OLD 't'  AND  'h'  MERGED INTO NEW TOKEN 'th'
  SHRANK FROM 12768 TO 12478 TOKENS
OLD ' '  AND  'th'  MERGED INTO NEW TOKEN ' th'
  SHRANK FROM 12478 TO 12265 TOKENS
OLD ' '  AND  'a'  MERGED INTO NEW TOKEN ' a'
  SHRANK FROM 12265 TO 12076 TOKENS
OLD 'e'  AND  's'  MERGED INTO NEW TOKEN 'es'
  SHRANK FROM 12076 TO 11901 TOKENS
OLD ' '  AND  'o'  MERGED INTO NEW TOKEN ' o'
  SHRANK FROM 11901 TO 11726 TOKENS
OLD ' th'  AND  'e '  MERGED INTO NEW TOKEN ' the '
  SHRANK FROM 11726 TO 11564 TOKENS
OLD 'd'  AND  ' '  MERGED INTO NEW TOKEN 'd '
  SHRANK FROM 11564 TO 11408 TOKENS
OLD 'e'  AND  'n'  MERGED INTO NEW TOKEN 'en'
  SHRANK FROM 11408 TO 11256 TOKENS
OLD 'e'  AND  'r'  MERGED INTO NEW TOKEN 'er'
  SHRANK FROM 11256 TO 11105 TOKENS
OLD 'a'  AND  't'  MERGED INTO NEW TOKEN 'at'
  SHRANK FROM 11105 TO 10955 TOKENS


Script:
* You can see that the token creation process has already discovered the word the and created a token with "the" surrounded by spaces.
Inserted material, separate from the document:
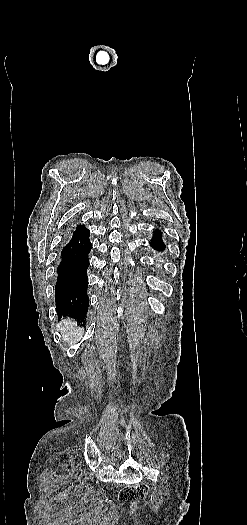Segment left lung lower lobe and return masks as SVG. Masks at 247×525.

* Generally, this process will repeat until a target number of tokens is reached or the new tokens are not occuring very often so they won't add much to the model.
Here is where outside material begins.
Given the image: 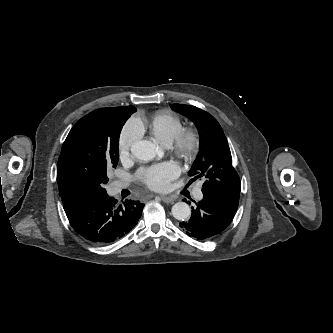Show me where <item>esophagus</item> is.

Script: (faculty on screen)
* Tokenization has turned into an important part of how large language models work.
* Longer tokens have the benefits of faster text generation and better quality.
* Byte pair encoding naturally picks the longer tokens that will help a language model the most.